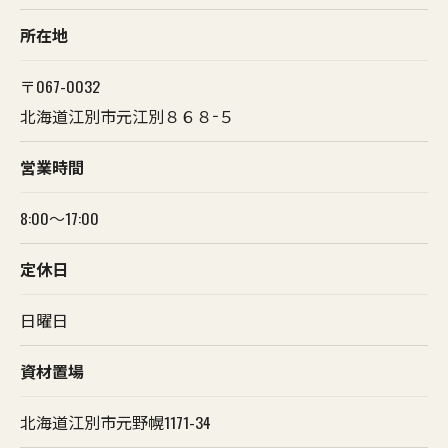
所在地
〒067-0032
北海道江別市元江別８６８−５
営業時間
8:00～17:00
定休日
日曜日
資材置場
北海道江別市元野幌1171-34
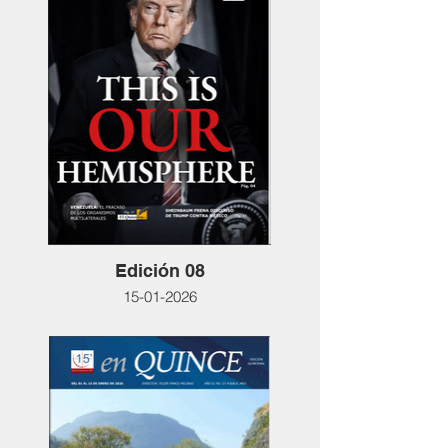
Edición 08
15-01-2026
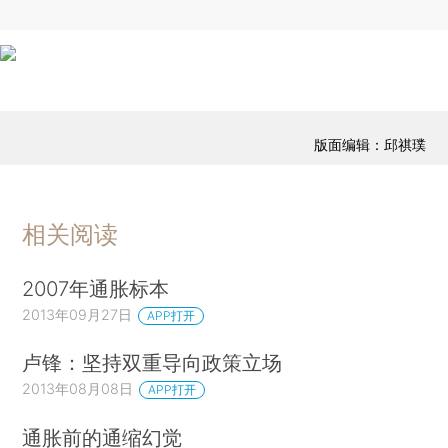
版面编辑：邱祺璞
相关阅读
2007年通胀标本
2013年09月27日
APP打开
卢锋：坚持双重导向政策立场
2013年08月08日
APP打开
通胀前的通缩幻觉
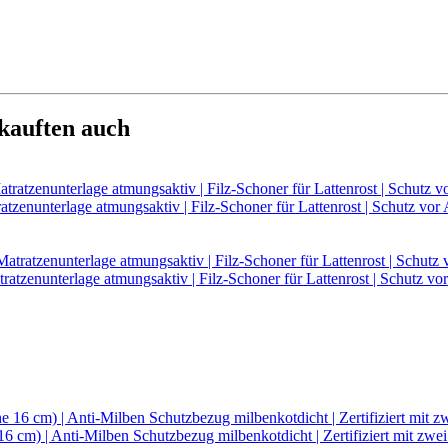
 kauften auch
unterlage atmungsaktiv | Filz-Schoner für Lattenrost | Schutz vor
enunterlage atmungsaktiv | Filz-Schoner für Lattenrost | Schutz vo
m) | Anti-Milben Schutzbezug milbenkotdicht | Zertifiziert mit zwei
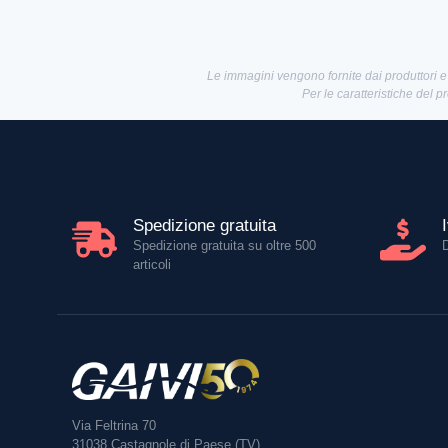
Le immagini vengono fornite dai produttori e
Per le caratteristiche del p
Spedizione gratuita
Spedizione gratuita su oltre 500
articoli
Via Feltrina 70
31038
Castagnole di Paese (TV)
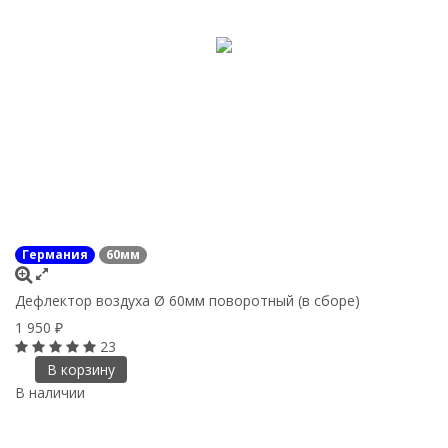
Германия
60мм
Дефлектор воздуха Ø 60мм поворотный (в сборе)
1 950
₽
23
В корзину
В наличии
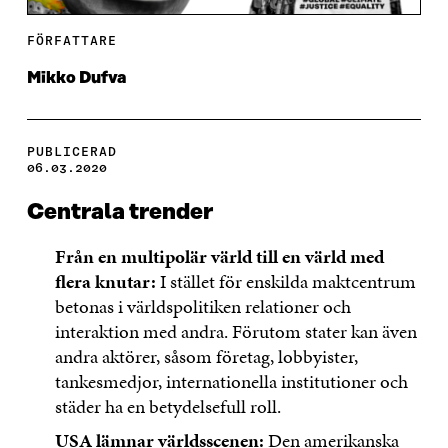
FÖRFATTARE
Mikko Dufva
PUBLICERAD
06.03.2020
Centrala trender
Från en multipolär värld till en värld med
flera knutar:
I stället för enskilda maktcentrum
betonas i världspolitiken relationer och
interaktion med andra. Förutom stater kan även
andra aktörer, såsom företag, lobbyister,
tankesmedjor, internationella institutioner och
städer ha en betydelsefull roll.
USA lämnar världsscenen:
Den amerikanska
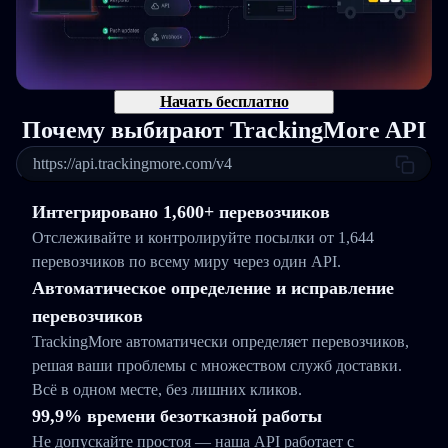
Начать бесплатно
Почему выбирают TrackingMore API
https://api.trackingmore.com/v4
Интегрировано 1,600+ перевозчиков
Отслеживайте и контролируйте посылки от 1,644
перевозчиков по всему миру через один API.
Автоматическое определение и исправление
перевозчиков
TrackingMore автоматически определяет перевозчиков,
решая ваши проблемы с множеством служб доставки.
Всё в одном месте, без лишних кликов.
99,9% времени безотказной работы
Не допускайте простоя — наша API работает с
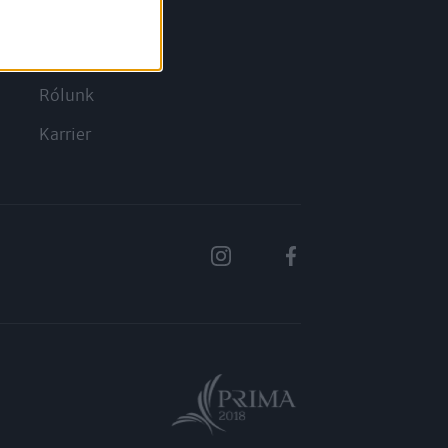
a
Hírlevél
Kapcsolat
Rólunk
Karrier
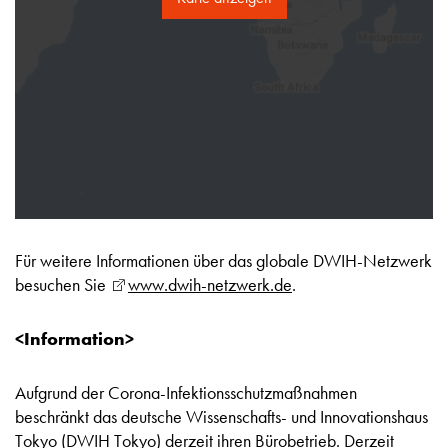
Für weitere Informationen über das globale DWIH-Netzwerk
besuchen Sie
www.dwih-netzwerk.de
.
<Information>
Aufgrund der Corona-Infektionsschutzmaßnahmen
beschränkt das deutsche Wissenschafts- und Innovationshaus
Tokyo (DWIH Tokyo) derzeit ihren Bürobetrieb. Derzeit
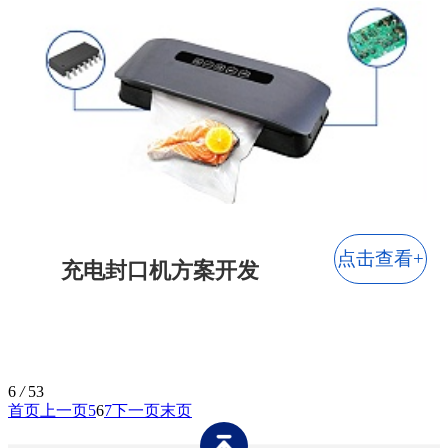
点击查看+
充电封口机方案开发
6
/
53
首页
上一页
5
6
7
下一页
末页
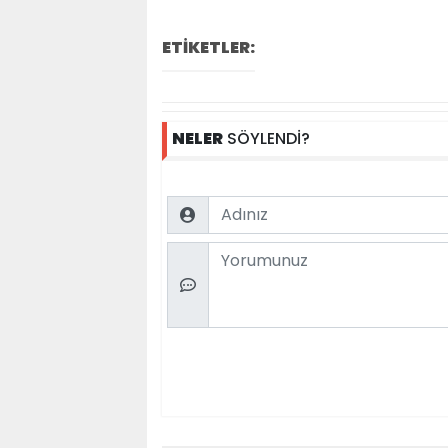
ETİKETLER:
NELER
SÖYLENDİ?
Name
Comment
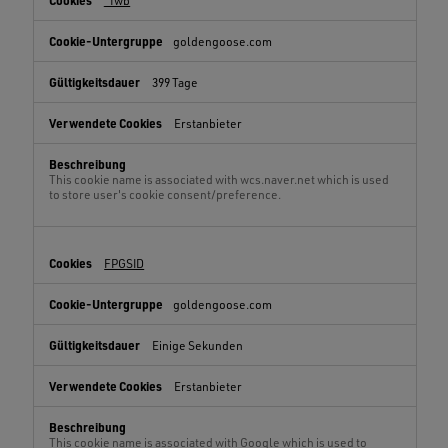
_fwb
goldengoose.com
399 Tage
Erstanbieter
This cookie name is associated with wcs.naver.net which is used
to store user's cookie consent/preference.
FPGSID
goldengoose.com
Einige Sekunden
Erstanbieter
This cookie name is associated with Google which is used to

* * *

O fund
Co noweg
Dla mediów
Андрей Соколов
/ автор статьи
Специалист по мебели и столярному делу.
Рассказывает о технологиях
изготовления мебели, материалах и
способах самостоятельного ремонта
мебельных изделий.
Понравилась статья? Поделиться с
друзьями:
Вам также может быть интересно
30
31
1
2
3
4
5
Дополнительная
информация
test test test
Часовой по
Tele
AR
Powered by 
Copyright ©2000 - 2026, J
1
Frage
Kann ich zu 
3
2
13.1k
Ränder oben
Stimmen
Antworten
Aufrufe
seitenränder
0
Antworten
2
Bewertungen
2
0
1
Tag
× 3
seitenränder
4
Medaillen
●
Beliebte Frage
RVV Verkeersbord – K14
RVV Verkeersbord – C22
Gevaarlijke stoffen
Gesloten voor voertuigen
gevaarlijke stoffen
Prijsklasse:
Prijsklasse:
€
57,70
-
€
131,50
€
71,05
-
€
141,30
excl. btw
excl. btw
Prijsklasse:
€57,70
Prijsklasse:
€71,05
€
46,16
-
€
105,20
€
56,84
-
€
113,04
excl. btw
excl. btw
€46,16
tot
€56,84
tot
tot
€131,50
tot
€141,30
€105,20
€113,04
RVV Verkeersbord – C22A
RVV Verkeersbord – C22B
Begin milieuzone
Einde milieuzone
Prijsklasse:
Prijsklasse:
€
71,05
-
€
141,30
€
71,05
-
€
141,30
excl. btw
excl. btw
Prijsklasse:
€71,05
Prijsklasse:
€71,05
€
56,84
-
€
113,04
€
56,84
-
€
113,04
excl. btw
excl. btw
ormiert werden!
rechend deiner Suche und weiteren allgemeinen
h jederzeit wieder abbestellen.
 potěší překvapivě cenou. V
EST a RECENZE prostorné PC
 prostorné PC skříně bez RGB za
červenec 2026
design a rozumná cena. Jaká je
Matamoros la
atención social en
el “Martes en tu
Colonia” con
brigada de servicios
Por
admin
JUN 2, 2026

---

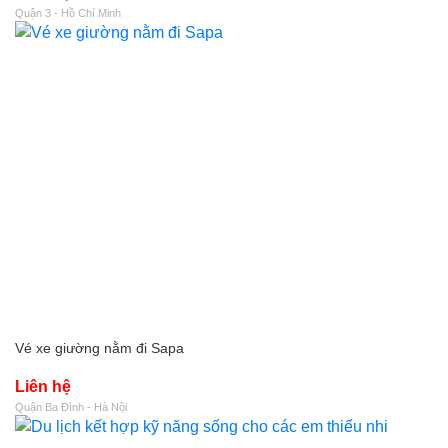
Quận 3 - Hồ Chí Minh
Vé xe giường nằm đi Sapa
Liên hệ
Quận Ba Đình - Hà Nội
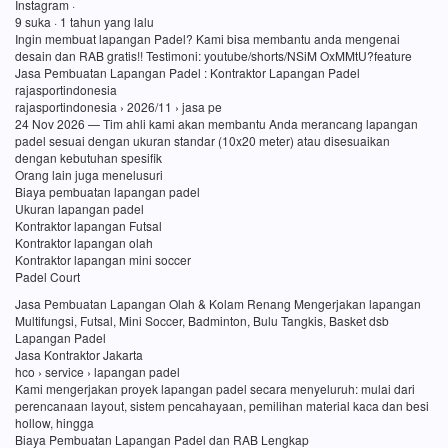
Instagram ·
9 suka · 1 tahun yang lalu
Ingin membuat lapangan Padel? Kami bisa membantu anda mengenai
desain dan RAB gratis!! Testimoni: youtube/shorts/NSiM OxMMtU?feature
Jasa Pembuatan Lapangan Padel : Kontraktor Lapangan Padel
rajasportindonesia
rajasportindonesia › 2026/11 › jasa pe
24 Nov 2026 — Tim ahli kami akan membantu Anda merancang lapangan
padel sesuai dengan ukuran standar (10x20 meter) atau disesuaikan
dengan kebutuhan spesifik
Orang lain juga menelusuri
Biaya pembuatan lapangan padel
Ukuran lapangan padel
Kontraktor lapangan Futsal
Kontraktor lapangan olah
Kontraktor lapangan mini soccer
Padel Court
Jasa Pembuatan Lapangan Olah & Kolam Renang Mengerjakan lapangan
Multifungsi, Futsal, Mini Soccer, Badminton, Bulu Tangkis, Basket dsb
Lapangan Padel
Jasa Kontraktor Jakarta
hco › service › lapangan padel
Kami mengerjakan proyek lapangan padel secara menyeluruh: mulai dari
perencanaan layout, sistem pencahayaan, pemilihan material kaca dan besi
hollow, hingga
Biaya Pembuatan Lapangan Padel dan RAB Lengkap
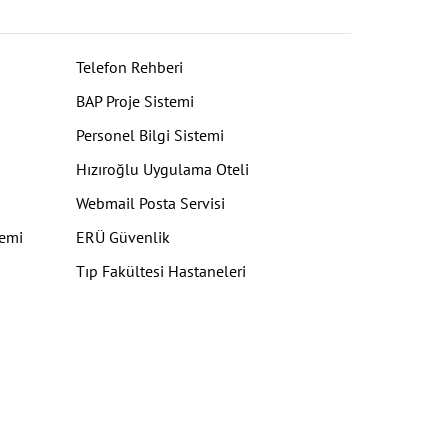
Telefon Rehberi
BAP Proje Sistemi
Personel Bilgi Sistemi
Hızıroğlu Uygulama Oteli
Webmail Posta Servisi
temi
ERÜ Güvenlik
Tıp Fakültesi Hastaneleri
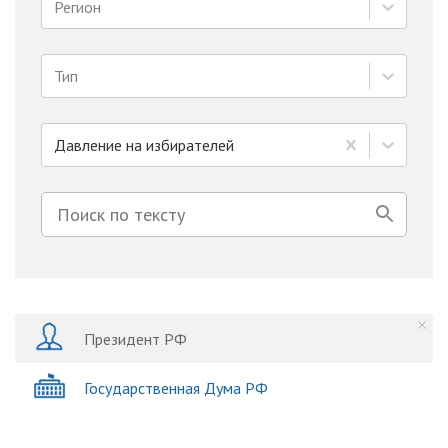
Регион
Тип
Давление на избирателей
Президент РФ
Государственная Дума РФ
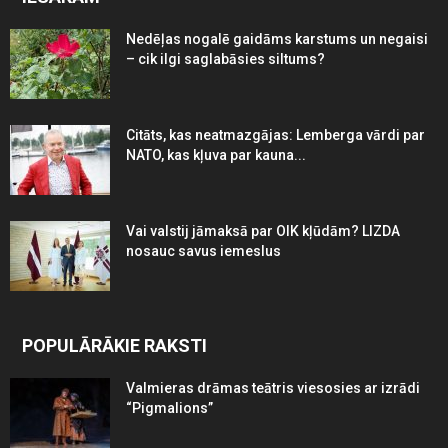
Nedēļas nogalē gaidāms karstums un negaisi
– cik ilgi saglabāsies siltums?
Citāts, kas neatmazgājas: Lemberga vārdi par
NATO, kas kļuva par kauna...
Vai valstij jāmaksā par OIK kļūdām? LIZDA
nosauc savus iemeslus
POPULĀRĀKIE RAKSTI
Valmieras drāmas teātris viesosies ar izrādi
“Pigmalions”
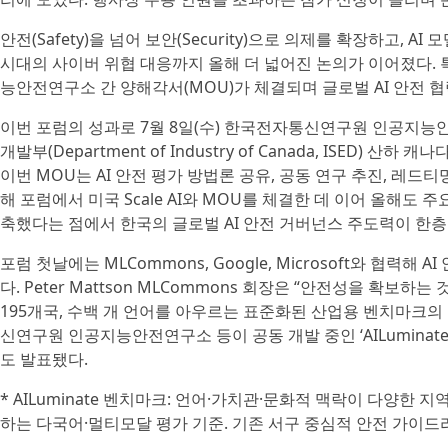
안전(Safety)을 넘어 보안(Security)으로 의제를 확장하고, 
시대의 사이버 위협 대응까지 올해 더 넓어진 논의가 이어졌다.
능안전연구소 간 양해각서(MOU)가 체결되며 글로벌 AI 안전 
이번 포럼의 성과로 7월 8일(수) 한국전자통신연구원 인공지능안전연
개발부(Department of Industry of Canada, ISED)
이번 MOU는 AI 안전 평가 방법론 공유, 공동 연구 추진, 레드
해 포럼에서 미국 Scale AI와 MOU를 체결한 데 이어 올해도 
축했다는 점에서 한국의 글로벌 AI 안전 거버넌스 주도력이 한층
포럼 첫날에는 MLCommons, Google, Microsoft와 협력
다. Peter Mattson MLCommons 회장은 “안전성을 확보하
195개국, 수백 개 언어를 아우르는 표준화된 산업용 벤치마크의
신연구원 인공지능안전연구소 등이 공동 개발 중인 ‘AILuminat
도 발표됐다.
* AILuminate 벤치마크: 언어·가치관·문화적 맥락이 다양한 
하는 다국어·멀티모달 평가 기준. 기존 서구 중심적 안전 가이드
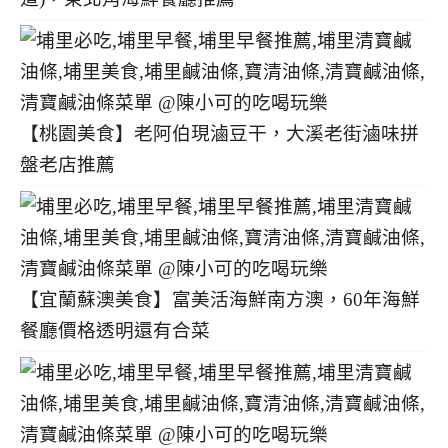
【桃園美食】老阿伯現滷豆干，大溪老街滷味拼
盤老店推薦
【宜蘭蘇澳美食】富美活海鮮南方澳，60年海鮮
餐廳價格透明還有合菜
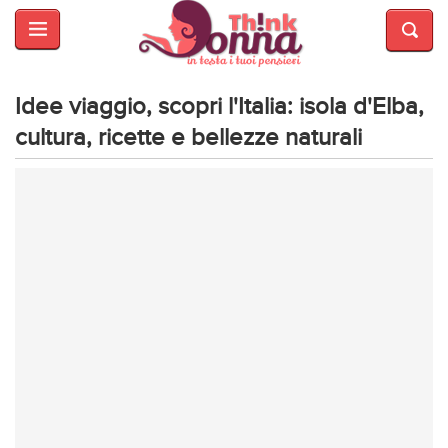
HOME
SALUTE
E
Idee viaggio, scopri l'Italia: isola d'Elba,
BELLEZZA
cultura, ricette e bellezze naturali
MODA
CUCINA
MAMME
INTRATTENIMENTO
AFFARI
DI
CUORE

_What you will do_. The answer is to be one number: the count of lines in the entries containing the string "Biaya".

_Exercise response_. 2